§ **YOUR INSTRUCTIONS**
Say how many lines below have "detect" in them, giving the number alone.

§ **EXERCISE INPUTS**
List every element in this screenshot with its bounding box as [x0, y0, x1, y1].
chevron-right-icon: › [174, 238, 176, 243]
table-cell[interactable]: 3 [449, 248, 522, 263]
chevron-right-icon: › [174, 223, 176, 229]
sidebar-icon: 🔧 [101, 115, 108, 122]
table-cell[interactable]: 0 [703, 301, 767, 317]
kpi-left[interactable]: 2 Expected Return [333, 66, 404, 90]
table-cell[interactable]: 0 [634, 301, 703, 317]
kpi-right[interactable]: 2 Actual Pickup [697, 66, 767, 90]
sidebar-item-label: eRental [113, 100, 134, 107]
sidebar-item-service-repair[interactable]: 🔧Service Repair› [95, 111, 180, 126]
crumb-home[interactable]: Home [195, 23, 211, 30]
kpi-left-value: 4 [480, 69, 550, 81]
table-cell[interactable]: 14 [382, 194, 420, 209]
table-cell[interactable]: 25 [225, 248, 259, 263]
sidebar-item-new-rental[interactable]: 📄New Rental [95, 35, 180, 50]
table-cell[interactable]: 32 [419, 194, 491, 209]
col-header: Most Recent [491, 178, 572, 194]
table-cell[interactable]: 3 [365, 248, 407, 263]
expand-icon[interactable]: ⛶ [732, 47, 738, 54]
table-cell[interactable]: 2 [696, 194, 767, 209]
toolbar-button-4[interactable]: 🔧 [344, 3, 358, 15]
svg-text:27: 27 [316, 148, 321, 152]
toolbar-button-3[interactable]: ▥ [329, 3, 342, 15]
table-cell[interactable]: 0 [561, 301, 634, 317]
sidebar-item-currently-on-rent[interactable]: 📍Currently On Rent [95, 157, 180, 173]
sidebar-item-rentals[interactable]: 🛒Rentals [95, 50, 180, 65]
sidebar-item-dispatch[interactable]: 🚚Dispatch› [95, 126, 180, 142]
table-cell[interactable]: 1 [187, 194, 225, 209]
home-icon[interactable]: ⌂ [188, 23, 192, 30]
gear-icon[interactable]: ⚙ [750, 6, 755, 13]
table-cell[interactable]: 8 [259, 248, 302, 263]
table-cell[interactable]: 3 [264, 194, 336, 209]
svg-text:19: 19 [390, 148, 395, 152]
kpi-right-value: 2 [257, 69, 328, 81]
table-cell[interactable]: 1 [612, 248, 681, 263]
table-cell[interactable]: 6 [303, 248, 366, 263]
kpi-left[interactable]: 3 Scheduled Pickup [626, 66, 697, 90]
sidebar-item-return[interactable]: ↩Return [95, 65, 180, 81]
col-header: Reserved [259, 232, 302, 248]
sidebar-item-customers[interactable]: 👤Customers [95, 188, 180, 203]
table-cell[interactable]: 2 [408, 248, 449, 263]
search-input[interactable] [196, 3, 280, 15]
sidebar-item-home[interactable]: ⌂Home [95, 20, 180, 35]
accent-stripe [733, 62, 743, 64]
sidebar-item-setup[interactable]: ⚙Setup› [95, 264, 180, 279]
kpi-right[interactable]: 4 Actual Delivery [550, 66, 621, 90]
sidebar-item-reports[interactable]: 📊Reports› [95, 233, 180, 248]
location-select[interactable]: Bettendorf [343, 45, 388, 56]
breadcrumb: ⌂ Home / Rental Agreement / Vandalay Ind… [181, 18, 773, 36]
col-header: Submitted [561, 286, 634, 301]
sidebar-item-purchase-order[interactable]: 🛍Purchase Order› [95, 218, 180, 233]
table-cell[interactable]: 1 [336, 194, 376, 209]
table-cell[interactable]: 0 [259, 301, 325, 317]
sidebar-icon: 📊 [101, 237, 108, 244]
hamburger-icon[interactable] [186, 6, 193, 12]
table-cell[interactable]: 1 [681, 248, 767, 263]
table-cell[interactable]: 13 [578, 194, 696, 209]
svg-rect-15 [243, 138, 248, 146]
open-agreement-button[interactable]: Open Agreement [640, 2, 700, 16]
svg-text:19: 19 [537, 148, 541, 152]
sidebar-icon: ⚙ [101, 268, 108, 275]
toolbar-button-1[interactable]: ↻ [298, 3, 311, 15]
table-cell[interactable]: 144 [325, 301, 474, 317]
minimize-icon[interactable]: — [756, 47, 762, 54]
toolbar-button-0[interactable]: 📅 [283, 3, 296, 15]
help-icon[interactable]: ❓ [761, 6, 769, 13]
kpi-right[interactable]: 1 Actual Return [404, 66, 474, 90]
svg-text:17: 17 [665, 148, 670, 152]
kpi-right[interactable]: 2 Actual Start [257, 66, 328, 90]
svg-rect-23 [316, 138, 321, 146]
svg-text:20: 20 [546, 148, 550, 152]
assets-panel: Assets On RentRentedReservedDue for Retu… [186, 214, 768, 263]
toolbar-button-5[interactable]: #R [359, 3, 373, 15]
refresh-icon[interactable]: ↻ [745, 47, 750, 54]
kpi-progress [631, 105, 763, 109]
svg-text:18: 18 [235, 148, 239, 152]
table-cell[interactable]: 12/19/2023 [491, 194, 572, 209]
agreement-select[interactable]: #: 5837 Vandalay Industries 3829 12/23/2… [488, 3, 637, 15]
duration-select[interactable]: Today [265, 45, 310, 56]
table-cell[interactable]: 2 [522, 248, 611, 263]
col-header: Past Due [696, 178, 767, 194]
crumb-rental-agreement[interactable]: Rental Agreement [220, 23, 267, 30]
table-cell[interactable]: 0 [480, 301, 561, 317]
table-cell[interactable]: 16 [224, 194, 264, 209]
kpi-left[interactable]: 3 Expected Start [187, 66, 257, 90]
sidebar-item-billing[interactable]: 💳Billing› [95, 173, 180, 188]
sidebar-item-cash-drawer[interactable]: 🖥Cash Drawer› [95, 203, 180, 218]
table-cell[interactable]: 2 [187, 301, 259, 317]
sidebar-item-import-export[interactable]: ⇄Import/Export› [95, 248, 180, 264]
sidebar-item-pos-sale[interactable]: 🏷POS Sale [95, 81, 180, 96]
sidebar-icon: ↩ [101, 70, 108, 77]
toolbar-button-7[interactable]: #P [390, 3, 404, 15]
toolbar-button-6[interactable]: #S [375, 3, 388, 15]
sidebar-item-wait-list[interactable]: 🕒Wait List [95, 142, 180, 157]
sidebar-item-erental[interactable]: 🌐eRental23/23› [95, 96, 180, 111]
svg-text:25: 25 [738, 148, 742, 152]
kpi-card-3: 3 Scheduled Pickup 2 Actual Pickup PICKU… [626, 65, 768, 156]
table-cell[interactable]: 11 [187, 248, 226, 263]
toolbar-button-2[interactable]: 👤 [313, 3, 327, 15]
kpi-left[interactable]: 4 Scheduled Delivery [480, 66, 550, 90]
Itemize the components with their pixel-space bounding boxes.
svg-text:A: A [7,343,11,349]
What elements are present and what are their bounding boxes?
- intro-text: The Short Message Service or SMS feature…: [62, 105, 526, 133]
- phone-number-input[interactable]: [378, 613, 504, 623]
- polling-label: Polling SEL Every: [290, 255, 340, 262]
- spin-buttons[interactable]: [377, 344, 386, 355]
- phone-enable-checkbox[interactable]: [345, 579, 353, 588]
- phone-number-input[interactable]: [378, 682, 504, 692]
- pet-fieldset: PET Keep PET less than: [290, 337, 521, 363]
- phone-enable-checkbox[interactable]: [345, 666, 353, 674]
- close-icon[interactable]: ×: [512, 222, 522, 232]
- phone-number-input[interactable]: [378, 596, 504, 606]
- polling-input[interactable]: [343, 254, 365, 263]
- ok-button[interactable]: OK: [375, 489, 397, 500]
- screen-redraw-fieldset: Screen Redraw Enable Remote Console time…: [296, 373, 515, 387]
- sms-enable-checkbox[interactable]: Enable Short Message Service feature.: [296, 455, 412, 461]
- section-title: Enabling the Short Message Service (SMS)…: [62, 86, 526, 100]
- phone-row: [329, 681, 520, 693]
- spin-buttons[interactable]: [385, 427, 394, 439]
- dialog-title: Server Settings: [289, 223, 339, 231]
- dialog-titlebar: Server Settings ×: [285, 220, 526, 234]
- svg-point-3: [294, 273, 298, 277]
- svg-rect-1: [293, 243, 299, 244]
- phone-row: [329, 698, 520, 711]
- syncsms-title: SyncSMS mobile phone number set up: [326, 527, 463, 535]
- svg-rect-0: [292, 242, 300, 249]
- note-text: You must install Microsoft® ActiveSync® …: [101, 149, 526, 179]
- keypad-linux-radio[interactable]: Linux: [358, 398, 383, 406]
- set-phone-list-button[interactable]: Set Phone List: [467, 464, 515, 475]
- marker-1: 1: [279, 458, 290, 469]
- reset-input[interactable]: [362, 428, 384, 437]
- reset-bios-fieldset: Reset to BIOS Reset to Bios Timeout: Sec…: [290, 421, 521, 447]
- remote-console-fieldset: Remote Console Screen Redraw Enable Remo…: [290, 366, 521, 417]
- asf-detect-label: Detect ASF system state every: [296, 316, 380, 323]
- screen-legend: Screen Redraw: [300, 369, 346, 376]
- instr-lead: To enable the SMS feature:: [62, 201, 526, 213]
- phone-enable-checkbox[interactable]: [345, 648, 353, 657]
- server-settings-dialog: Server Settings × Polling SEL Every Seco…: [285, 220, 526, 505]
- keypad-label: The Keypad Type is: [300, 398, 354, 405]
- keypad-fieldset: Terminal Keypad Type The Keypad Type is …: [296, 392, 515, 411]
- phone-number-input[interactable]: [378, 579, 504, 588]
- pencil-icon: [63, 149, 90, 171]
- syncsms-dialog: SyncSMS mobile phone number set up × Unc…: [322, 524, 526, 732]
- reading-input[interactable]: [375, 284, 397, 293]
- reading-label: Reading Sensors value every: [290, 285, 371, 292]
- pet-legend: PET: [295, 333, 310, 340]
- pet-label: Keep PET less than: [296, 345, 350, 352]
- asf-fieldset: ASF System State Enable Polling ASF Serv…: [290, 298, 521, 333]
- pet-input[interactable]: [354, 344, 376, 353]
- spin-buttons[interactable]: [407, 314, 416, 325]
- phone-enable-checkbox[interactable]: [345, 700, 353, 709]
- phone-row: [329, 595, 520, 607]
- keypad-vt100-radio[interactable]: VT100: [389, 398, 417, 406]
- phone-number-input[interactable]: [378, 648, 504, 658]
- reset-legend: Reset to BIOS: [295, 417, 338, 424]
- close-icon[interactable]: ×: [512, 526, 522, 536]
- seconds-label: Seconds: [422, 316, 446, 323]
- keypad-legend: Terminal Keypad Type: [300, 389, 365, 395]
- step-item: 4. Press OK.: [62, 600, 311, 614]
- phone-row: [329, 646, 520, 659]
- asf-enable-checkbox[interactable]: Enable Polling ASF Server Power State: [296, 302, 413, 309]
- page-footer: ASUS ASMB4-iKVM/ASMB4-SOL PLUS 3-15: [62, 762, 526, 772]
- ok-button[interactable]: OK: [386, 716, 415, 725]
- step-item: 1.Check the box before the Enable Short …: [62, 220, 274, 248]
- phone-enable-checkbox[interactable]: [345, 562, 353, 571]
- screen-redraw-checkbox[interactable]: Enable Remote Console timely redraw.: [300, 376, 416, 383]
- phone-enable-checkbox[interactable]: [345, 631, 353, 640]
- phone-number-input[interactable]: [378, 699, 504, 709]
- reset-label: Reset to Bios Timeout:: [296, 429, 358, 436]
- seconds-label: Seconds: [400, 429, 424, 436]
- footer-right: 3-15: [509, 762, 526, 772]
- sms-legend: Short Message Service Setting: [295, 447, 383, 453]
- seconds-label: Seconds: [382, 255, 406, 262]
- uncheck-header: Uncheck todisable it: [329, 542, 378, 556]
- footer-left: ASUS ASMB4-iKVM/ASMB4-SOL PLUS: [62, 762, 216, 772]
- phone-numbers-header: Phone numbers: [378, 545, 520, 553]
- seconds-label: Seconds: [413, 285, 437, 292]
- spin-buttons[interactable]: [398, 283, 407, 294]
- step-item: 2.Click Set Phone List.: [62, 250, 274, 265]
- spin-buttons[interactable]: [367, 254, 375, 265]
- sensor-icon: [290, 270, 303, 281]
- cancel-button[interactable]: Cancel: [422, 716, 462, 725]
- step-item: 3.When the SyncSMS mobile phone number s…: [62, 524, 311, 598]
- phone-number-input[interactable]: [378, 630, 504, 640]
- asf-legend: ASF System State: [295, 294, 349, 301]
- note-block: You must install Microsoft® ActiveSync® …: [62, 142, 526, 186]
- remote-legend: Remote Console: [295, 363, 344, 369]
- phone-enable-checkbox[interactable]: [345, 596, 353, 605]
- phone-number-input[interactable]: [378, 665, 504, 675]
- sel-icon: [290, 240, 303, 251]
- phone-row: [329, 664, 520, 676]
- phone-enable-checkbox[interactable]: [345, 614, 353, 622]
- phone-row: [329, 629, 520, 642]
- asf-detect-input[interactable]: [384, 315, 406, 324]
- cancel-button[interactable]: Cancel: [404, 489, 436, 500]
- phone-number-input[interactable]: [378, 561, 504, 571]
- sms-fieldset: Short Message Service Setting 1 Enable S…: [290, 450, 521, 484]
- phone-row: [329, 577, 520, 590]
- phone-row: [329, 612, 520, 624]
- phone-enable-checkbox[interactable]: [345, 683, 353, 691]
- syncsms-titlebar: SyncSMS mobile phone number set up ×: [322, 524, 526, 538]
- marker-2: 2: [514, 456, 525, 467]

§ **YOUR SOLUTION**
2